Esta é a religião que possui o caminho universal da libertação da alma, pois que
nenhuma alma pode ser senão por esse caminho libertada. Este é, de certa
maneira, o caminho régio único que conduz ao reino que não desliza na vertente
do tempo, mas se afirma na estabilidade da eternidade. No fim do primeiro livro
Acerca do Regresso da alma (De regressu animae), Porfírio declara que a doutrina que propõe o
caminho universal da libertação da alma ainda não foi ensinada por nenhuma
seita, nem por qualquer filosofia de grande aceitação, nem pelas disciplinas morais
dos Indus, nem pela indução dos Caldeus, nem por qualquer outro sistema chegou
essa doutrina, por via histórica, ao seu conhecimento. Admite sem a mínima
hesitação que esse caminho existe, mas que não chegou ainda ao seu
conhecimento. Portanto, tudo o que ele tinha aprendido à custa de muito estudo
acerca da libertação da alma, tudo o que, a si e aos outros mais do que a si,
lhe parecia saber e possuir, tudo isso considerava insuficiente. Realmente,
sentia que ainda lhe faltava uma autoridade muito alta, cujas lições sobre
questão de tanta monta deveria seguir. Quando afirma que nem a mais verdadeira
lhe deu ainda a conhecer um sistema a propor o caminho universal da salvação da
alma, mostra à saciedade, bem me parece, que essa filosofia, por ele professada,
não é a mais Verdadeira ou não possui tal caminho. E como pode ser a mais
verdadeira sem conter esse caminho? Na verdade, que outro caminho universal de
salvação das almas poderá haver senão aquele pelo qual são libertadas todas as almas e sem o qual, portanto, nenhuma é libertada? Quando ele
acrescenta:
Nem pelas disciplinas morais dos Indus, nem pelaindução dos Caldeus, nem por qualquer outro sistema[i]
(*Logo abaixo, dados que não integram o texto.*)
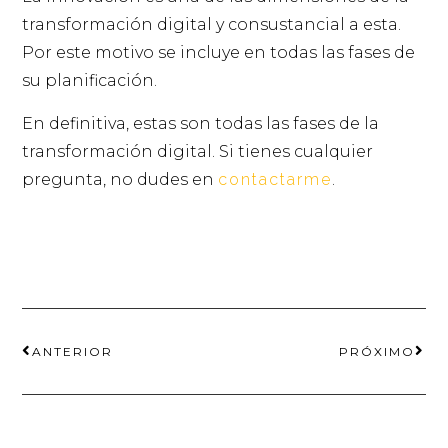
transformación digital y consustancial a esta.
Por este motivo se incluye en todas las fases de
su planificación.
En definitiva, estas son todas las fases de la
transformación digital. Si tienes cualquier
pregunta, no dudes en
contactarme
.
ANTERIOR
PRÓXIMO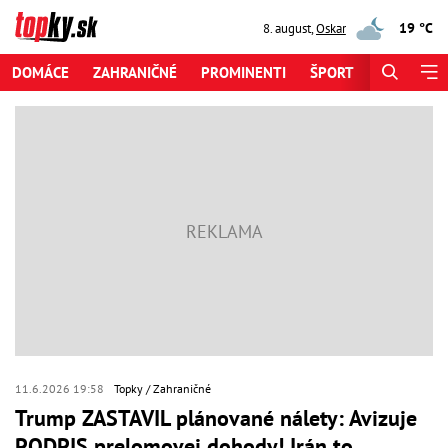
19 °C
8. august
,
Oskar
DOMÁCE
ZAHRANIČNÉ
PROMINENTI
ŠPORT
ZAUJÍMAV
11.6.2026 19:58
Topky
Zahraničné
Trump ZASTAVIL plánované nálety: Avizuje
PODPIS prelomovej dohody! Irán to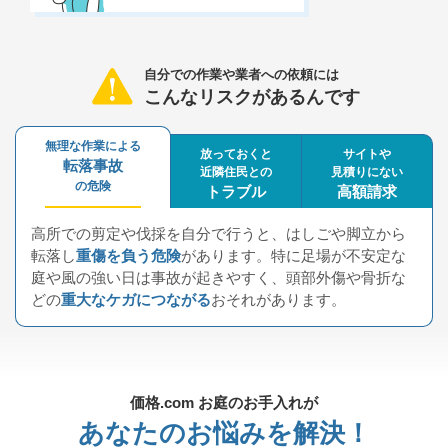
自分での作業や業者への依頼には
こんなリスクがあるんです
無理な作業による
放っておくと
サイトや
転落事故
近隣住民との
見積りにない
の危険
トラブル
高額請求
高所での剪定や伐採を自分で行うと、はしごや脚立から
転落し
重傷を負う危険
があります。特に足場が不安定な
庭や風の強い日は事故が起きやすく、頭部外傷や骨折な
どの
重大なケガにつながる
おそれがあります。
樹木を放置すると枝葉が隣家に伸びたり、落ち葉やにおいが
サイト上では安い料金を表示をしているにも関わらず、実際
原因で
には
高額な追加料金
苦情が発生することがあります
があり、それを作業後請求してくる業者
。境界線を越えた樹木
は法的トラブルに発展することもあり、
が存在します。
強引に家に入る押し買い行為
近隣関係の悪化を招
をされたという
価格.com お庭のお手入れが
く
被害もあり、注意が必要です。
おそれがあります。
あなたのお悩みを解決！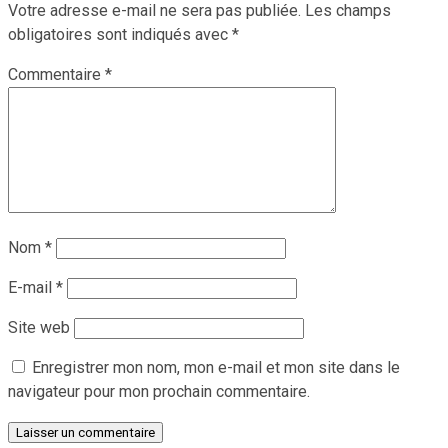
Votre adresse e-mail ne sera pas publiée.
Les champs
obligatoires sont indiqués avec
*
Commentaire
*
Nom
*
E-mail
*
Site web
Enregistrer mon nom, mon e-mail et mon site dans le
navigateur pour mon prochain commentaire.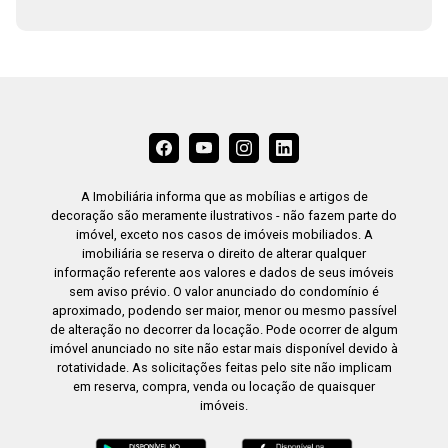
A Imobiliária informa que as mobílias e artigos de
decoração são meramente ilustrativos - não fazem parte do
imóvel, exceto nos casos de imóveis mobiliados. A
imobiliária se reserva o direito de alterar qualquer
informação referente aos valores e dados de seus imóveis
sem aviso prévio. O valor anunciado do condomínio é
aproximado, podendo ser maior, menor ou mesmo passível
de alteração no decorrer da locação. Pode ocorrer de algum
imóvel anunciado no site não estar mais disponível devido à
rotatividade. As solicitações feitas pelo site não implicam
em reserva, compra, venda ou locação de quaisquer
imóveis.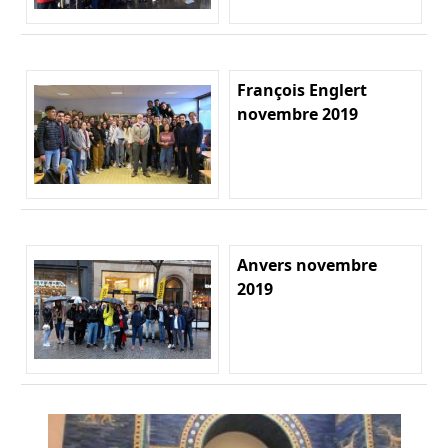
François Englert
novembre 2019
Anvers novembre
2019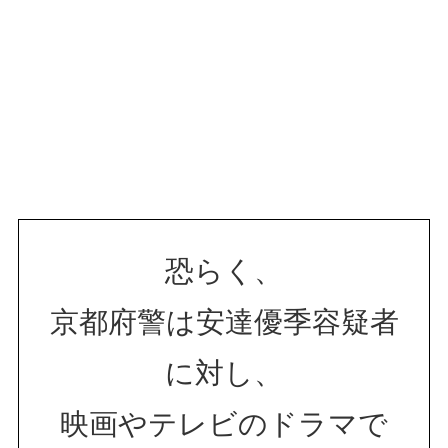
恐らく、
京都府警は安達優季容疑者
に対し、
映画やテレビのドラマで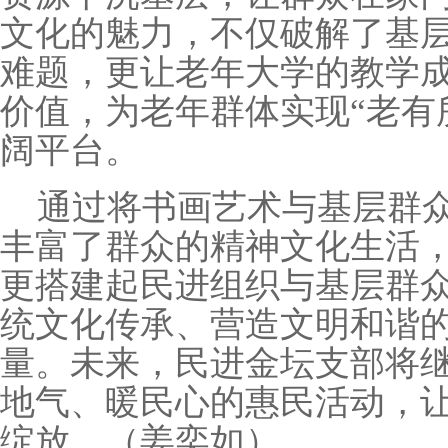
文化的魅力，不仅破解了基层
难题，更让老年大学的教学
价值，为老年群体实现“老有
阔平台。
通过将书画艺术与基层群
丰富了群众的精神文化生活
更搭建起民进组织与基层群
统文化传承、营造文明和谐
量。未来，民进金坛支部将
地气、暖民心的惠民活动，
绽放。（姜奕如）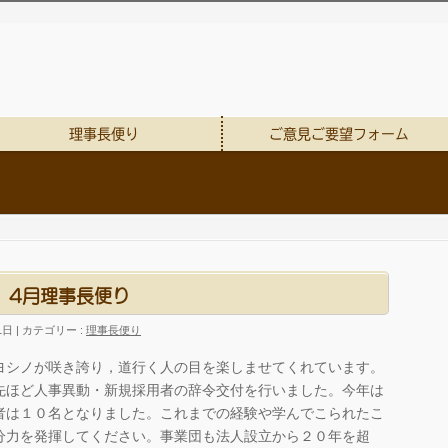
理事長便り
ご意見ご要望フォーム
4月理事長便り
1日
カテゴリー :
理事長便り
ヨシノが咲き誇り，道行く人の目を楽しませてくれています。
先ほど人事異動・新規採用者の辞令交付を行いました。今年は
者は１０名となりました。これまでの経験や学んでこられたこ
分力を発揮してください。事業団も法人設立から２０年を超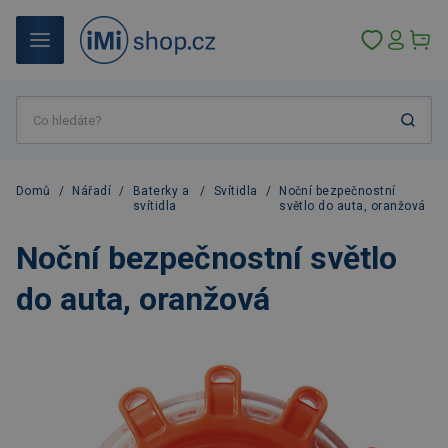
Domů
/
Nářadí
/
Baterky a
/
Svítidla
/
Noční bezpečnostní
svítidla
světlo do auta, oranžová
Noční bezpečnostní světlo
do auta, oranžová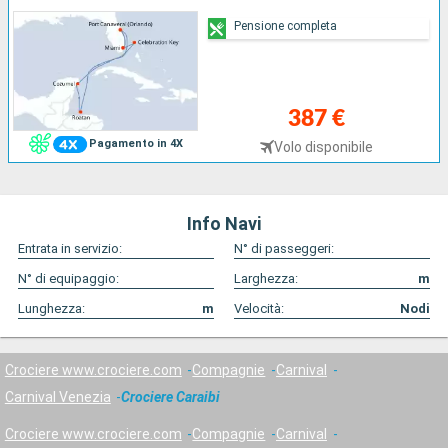
Pensione completa
387 €
Pagamento in 4X
Volo disponibile
Info Navi
Entrata in servizio:
N° di passeggeri:
N° di equipaggio:
Larghezza:
m
Lunghezza:
m
Velocità:
Nodi
Crociere www.crociere.com
Compagnie
Carnival
Carnival Venezia
Crociere Caraibi
Crociere www.crociere.com
Compagnie
Carnival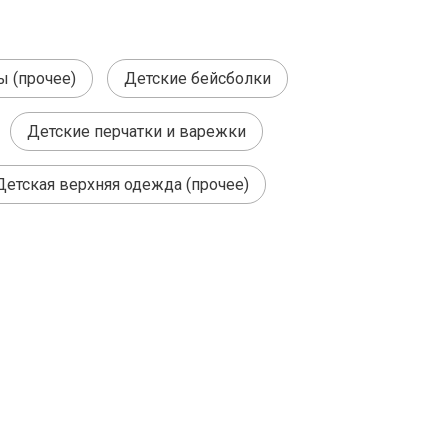
ы (прочее)
Детские бейсболки
Детские перчатки и варежки
Детская верхняя одежда (прочее)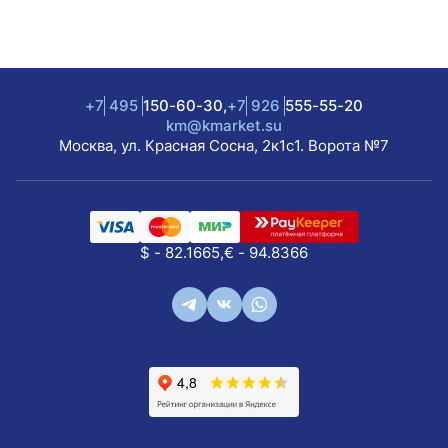
+7
495
150-60-30,
+7
926
555-55-20
km@kmarket.su
Москва, ул. Красная Сосна, 2к1с1. Ворота №7
$ - 82.1665,
€ - 94.8366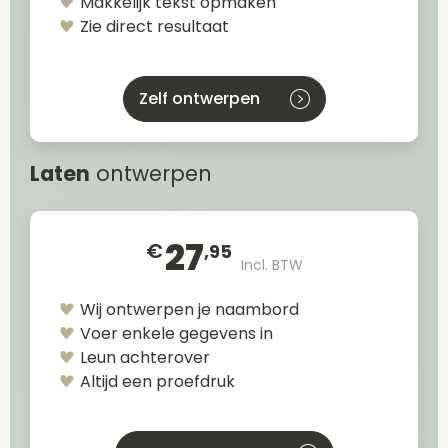
Makkelijk tekst opmaken
Zie direct resultaat
Zelf ontwerpen
Laten
ontwerpen
27
€
,95
Incl. BTW
Wij ontwerpen je naambord
Voer enkele gegevens in
Leun achterover
Altijd een proefdruk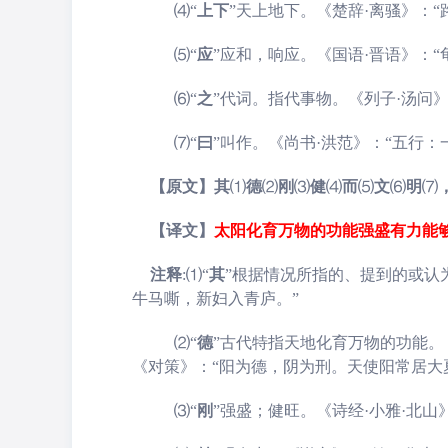
⑷
“
上下
”
天上地下。《楚辞·离骚》：“
⑸
“
应
”
应和，响应。《国语·晋语》：“
⑹
“
之
”
代词。指代事物。《列子·汤问》
⑺“
曰
”叫作。《尚书·洪范》：“五行
【原文】其
⑴
德
⑵
刚
⑶
健
⑷
而
⑸
文
⑹
明
⑺
【译文】
太阳
化育万物的功能强盛有力能
注释
:
⑴“
其
”
根据情况所指的、提到的或认
牛马嘶，新妇入青庐。”
⑵
“
德
”
古代特指天地化育万物的功能。
《对策》：“阳为德，阴为刑。天使阳常居大
⑶
“
刚
”
强盛；健旺。《诗经·小雅·北山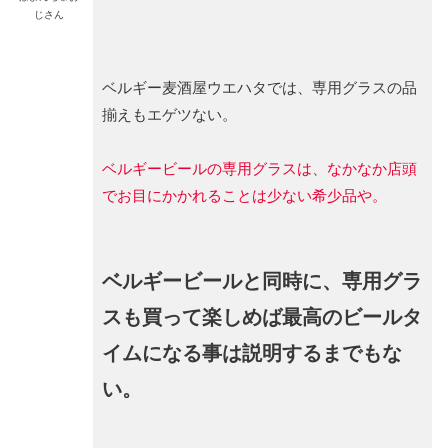
じさん
ベルギー麦酒屋ウエハタでは、専用グラスの品
揃えもエゲツない。
ベルギービールの専用グラスは、なかなか店頭
でお目にかかれることは少ない希少品や。
ベルギービールと同時に、専用グラ
スも買って楽しめば最高のビールタ
イムになる事は説明するまでもな
い。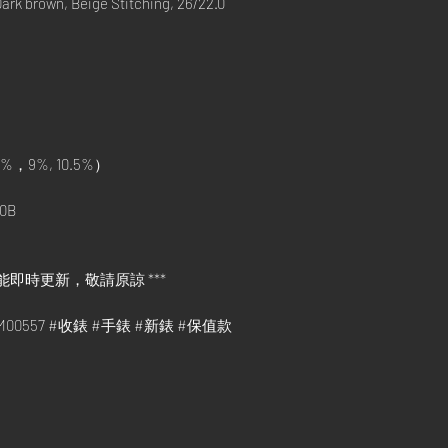
k brown, Beige Stitching, 26/22.0
%，9%, 10.5%）
0B
能即時更新，敬請原諒 ***
#PAM00557 #收錶 #手錶 #新錶 #保值款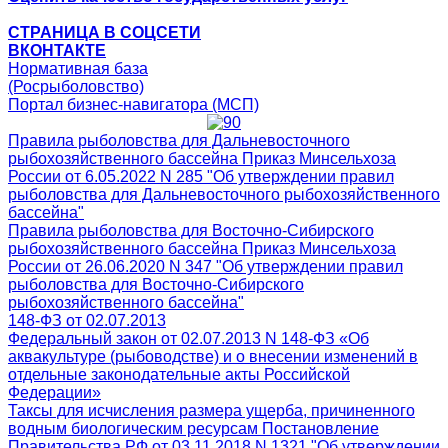
СТРАНИЦА В СОЦСЕТИ
ВКОНТАКТЕ
Нормативная база
(Росрыболовство)
Портал бизнес-навигатора (МСП)
Правила рыболовства для Дальневосточного
рыбохозяйственного бассейна Приказ Минсельхоза
России от 6.05.2022 N 285 "Об утверждении правил
рыболовства для Дальневосточного рыбохозяйственного
бассейна"
Правила рыболовства для Восточно-Сибирского
рыбохозяйственного бассейна Приказ Минсельхоза
России от 26.06.2020 N 347 "Об утверждении правил
рыболовства для Восточно-Сибирского
рыбохозяйственного бассейна"
148-ФЗ от 02.07.2013
Федеральный закон от 02.07.2013 N 148-ФЗ «Об
аквакультуре (рыбоводстве) и о внесении изменений в
отдельные законодательные акты Российской
Федерации»
Таксы для исчисления размера ущерба, причиненного
водным биологическим ресурсам Постановление
Правительства РФ от 03.11.2018 N 1321 "Об утверждении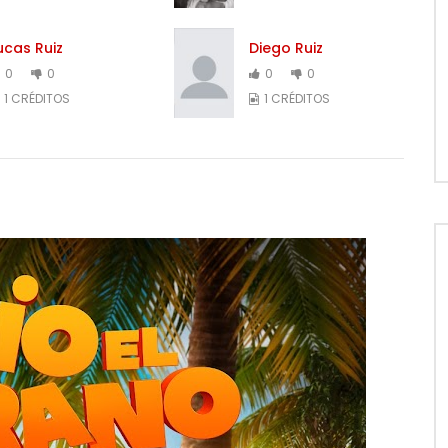
ucas Ruiz
Diego Ruiz
0
0
0
0
1 CRÉDITOS
1 CRÉDITOS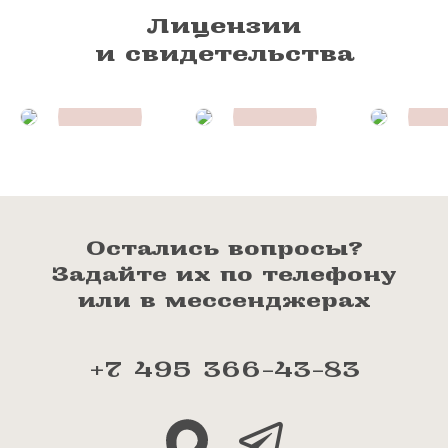
Лицензии
и свидетельства
Остались вопросы?
Задайте их по телефону
или в мессенджерах
+7 495 366-43-83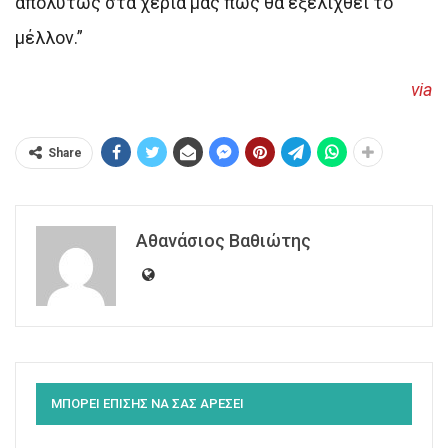
απολύτως στα χέρια μας πώς θα εξελιχθεί το
μέλλον.”
via
Share
Αθανάσιος Βαθιώτης
ΜΠΟΡΕΙ ΕΠΙΣΗΣ ΝΑ ΣΑΣ ΑΡΕΣΕΙ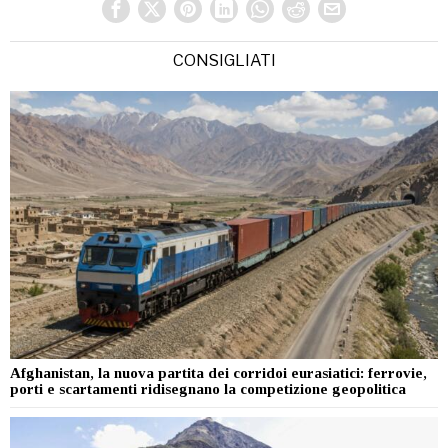
CONSIGLIATI
Afghanistan, la nuova partita dei corridoi eurasiatici: ferrovie,
porti e scartamenti ridisegnano la competizione geopolitica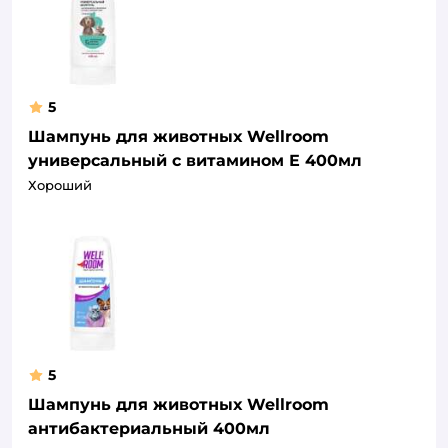
5
Шампунь для животных Wellroom
универсальный с витамином Е 400мл
Хороший
5
Шампунь для животных Wellroom
антибактериальный 400мл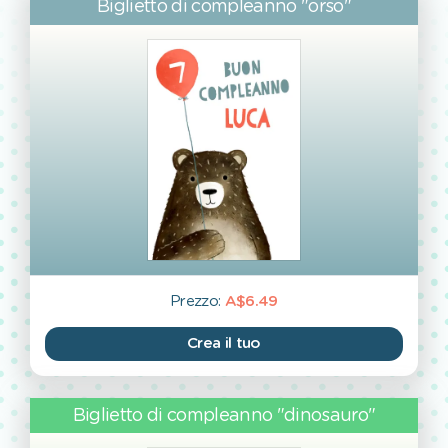
Biglietto di compleanno "orso"
Prezzo:
A$6.49
Crea il tuo
Biglietto di compleanno "dinosauro"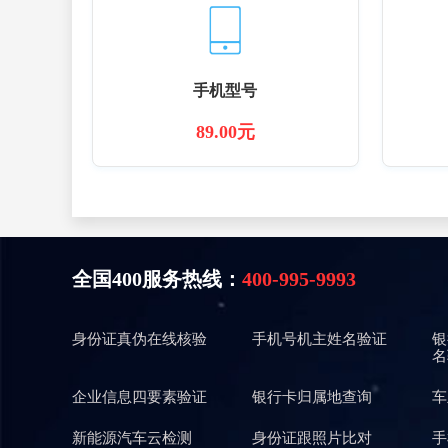
手机型号
89.00元
全国400服务热线：
400-995-9993
身份证真伪在线核验
手机号机主姓名验证
银
名
企业信息四要素验证
银行卡归属地查询
车
新能源汽车云检测
身份证跟照片比对
手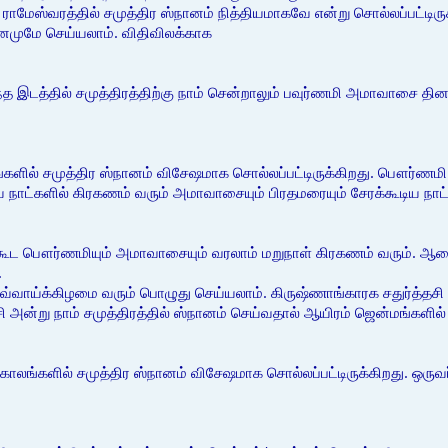
ாமேஸ்வரத்தில் சமுத்திர ஸ்நானம் நித்தியமாகவே என்று சொல்லப்பட்டிர
ினமுமே செய்யலாம். விதிவிலக்காக
எந்த இடத்தில் சமுத்திரத்திற்கு நாம் சென்றாலும் பவுர்ணமி அமாவாச
ங்களில் சமுத்திர ஸ்நானம் விசேஷமாக சொல்லப்பட்டிருக்கிறது. பௌர்ண
ூடிய நாட்களில் கிரகணம் வரும் அமாவாசையும் பிரதமரையும் சேரக்கூடிய ந
ள் கூட பௌர்ணமியும் அமாவாசையும் வரலாம் மறுநாள் கிரகணம் வரும். ஆ
.
ெவ்வாய்க்கிழமை வரும் பொழுது செய்யலாம். கிருஷ்ணாங்காரக சதுர்த்தசி எ
ி அன்று நாம் சமுத்திரத்தில் ஸ்நானம் செய்வதால் ஆயிரம் ஜென்மங்களில
ாலங்களில் சமுத்திர ஸ்நானம் விசேஷமாக சொல்லப்பட்டிருக்கிறது. ஒருவ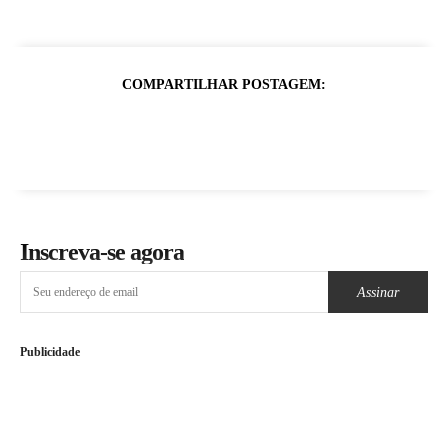
COMPARTILHAR POSTAGEM:
Inscreva-se agora
Assinar
Publicidade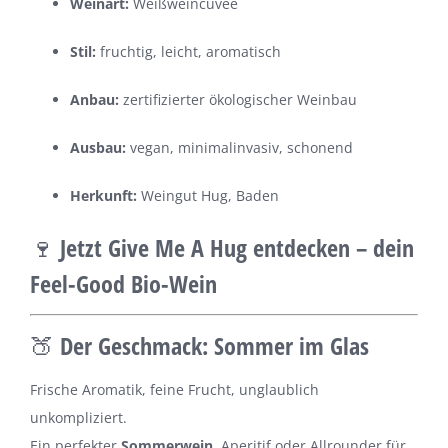
Weinart:
Weißweincuvée
Stil:
fruchtig, leicht, aromatisch
Anbau:
zertifizierter ökologischer Weinbau
Ausbau:
vegan, minimalinvasiv, schonend
Herkunft:
Weingut Hug, Baden
🍷 Jetzt Give Me A Hug entdecken – dein
Feel-Good Bio-Wein
🍑 Der Geschmack: Sommer im Glas
Frische Aromatik, feine Frucht, unglaublich
unkompliziert.
Ein perfekter
Sommerwein
, Aperitif oder Allrounder für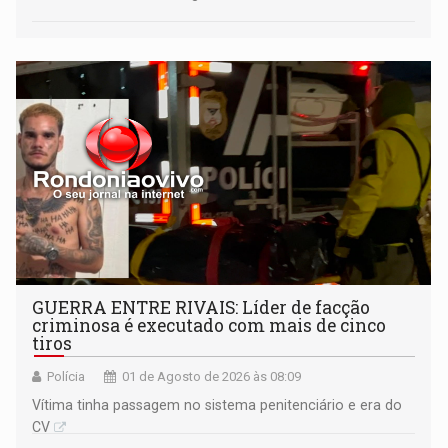
GUERRA ENTRE RIVAIS: Líder de facção
criminosa é executado com mais de cinco
tiros
Polícia
01 de Agosto de 2026 às 08:09
Vítima tinha passagem no sistema penitenciário e era do
CV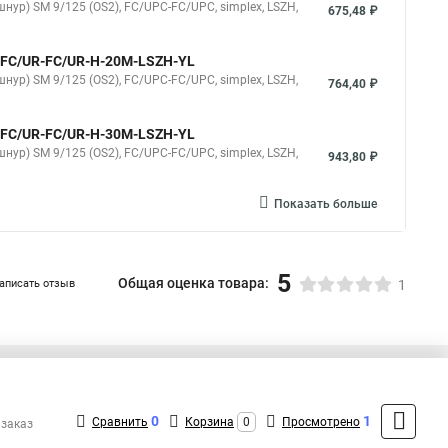
нур) SM 9/125 (OS2), FC/UPC-FC/UPC, simplex, LSZH,
675,48 ₽
9-FC/UR-FC/UR-H-20M-LSZH-YL
нур) SM 9/125 (OS2), FC/UPC-FC/UPC, simplex, LSZH,
764,40 ₽
9-FC/UR-FC/UR-H-30M-LSZH-YL
нур) SM 9/125 (OS2), FC/UPC-FC/UPC, simplex, LSZH,
943,80 ₽
Показать больше
5
Общая оценка товара:
аписать отзыв
1
+7 (495) 432-41-41
Контакты
0
1
Сравнить
Корзина
0
Просмотрено
 заказ
MAX: +7 (936) 132-34-54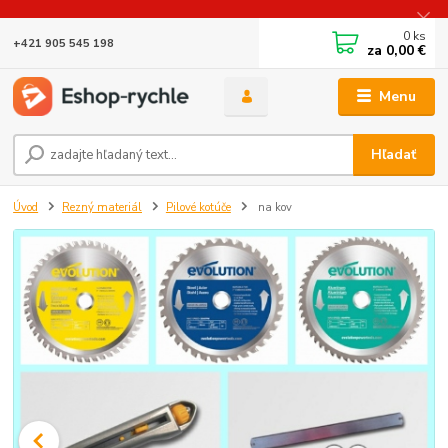
0
ks
+421 905 545 198
za
0,00 €
Menu
Hľadať
Úvod
Rezný materiál
Pilové kotúče
na kov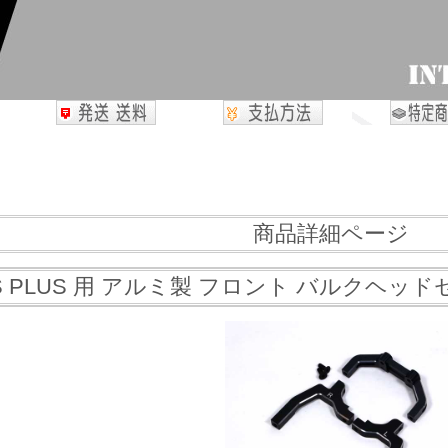
商品詳細ページ
/S PLUS 用 アルミ製 フロント バルクヘッ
de forma claríssima dá testemunho de que nada do que tinha aprendido dos indus
e dos caldeus propõe este caminho universal da libertação da alma — e a verdade
é que não lhe foi possível esconder que foi buscar aos caldeus os oráculos
divinos que frequentemente vai citando.
Que pretende ele então significar com esse caminho universal que ainda não foi
proposto nem pela mais aceitável das filosofias, nem pelas doutrinas desses
povos que são tidos por célebres nas coisas a que chamam divinas por entre eles
prevalecer uma grande curiosidade pela doutrina e pelo culto de certos anjos —
caminho esse que ainda não chegou ao conhecimento da história? Que caminho
universal é esse senão o que a nação nenhuma pertence como coisa própria, mas
foi concedido por Deus para ser comum a todos os povos? Este homem, dotado de um
não medíocre engenho, certamente que não duvida de que ele existe: não crê que
a Providência divina possa deixar o género humano privado deste caminho
universal da salvação da alma. Ele não diz que não existe: apenas afirma que um
tão grande bem, um tão elevado auxílio ainda não foi recebido nem chegou ao seu
conhecimento. Não é de estranhar. Porfírio vivia então em circunstâncias humanas em que este caminho universal de salvação da alma — que outro não era
senão a religião Cristã — sofria, por permissão de Deus, os ataques dos
sectários dos deuses e dos demónios bem como dos reis da Terra; era preciso que
se assegurasse e consagrasse o número dos mártires, isto é, dos testemunhos da
verdade destinados a mostrar que é preciso suportar os males do corpo pela
fidelidade a verdadeira piedade e pela exaltação da verdade. Porfírio via isto
e estava convencido de que este caminho estava prestes a sucumbir às
perseguições e, portanto, não era o caminho universal da salvação da alma. Não
compreendia que o que o emocionava e receava suportar se escolhesse esse caminho, servia antes para tornar mais firme esse caminho e para
recomendá-lo mais eficazmente.
É, pois, este o caminho universal da salvação da alma, isto é, concedido a
todos os povos pela misericórdia divina, perante cujo conhecimento ninguém a quem
haja chegado ou venha a chegar, pode ou poderá perguntar: Porquê só agora?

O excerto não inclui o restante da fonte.